Para que la vivencia hospitalaria no se convierta en otro tedio como el que solemos vivir fuera de los recintos clínicos, la sociedad prevé ciertas formas de entretenimiento, cuyo objetivo último es que te olvides del tiempo, que es tanto como pedirte que te olvides de tu vida. Y la sanidad pública ha dispuesto en las habitaciones compartidas a dos y a veces tres bandas, un televisor que funciona con monedas: a tantos euros los tantos minutos. ¿A cuánto va el kilo de tiempo?
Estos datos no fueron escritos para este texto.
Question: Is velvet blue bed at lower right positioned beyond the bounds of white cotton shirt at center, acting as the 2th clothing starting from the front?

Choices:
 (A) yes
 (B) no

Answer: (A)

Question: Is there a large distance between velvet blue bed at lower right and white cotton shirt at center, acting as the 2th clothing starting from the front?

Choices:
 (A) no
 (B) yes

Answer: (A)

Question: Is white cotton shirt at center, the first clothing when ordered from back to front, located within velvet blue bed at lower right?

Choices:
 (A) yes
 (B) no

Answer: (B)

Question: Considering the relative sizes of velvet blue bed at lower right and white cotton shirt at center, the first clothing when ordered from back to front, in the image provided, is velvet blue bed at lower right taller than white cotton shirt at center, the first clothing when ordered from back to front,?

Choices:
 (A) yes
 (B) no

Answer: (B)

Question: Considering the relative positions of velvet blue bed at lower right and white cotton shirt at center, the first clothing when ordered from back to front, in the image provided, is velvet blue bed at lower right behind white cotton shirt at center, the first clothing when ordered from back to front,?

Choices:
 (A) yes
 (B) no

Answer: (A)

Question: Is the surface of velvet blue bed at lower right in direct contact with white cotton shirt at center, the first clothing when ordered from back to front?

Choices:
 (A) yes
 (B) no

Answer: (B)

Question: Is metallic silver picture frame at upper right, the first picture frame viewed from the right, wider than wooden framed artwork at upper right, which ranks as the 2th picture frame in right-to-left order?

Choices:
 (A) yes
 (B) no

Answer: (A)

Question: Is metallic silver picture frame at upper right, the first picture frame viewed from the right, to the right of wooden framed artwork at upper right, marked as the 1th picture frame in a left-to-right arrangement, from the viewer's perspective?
Por ese canal pretenden desaguar todo aquello que la negación del tiempo no facilita.

Y luego las visitas, siempre breves, porque todos están metidos en la órbita del tiempo mesurado y mesurable, también contribuyen con su granito de arena a paliar el supuesto tedio hospitalario: lecturas de revistas del corazón y de otras vísceras menos nobles, montañas de crucigramas, una cajita de bombones (porque también hay que alegrar el estómago de vez en cuando y hacerle olvidar el rancho hospitalario)…Pero el preso, ese preso con su humillante uniforme idéntico a la que llevan otros compañeros reclusos (reclusos en la institución, reclusos en su propio cuerpo) solo mira por la ventana, añorando el ruido, el gesto malhumorado de un conductor de autobús, ese trato agrio que muchas veces te dispensan los semejantes y en los que reparas solo cuando sabes que el tiempo, Cronos y Kairos mirándose a los ojos, está a tu favor.
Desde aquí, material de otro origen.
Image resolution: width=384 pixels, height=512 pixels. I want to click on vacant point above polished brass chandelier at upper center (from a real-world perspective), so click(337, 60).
El día 2 de septiembre falleció Ariana Benedé. Tenía 18 años. Padecía leucemia desde los 13. Su inconformismo y esa fuerza excepcional ligada a una juventud madurada a palos la llevó a tomar una iniciativa para que un tratamiento vigente en Estados Unidos se pudiera exportar a España. Como el problema era económico, puso en marcha una campaña para conseguir los fondos necesarios. Su vida quedó truncada antes de conseguir el objetivo. Pero su semilla queda y es inmortal. La vida, cuando empuja, se transforma en esperanza galvanizada. Es entonces cuando Cronos y Kairos, esos enemigos que nos golpean -uno desde fuera, otro desde dentro- firman la paz.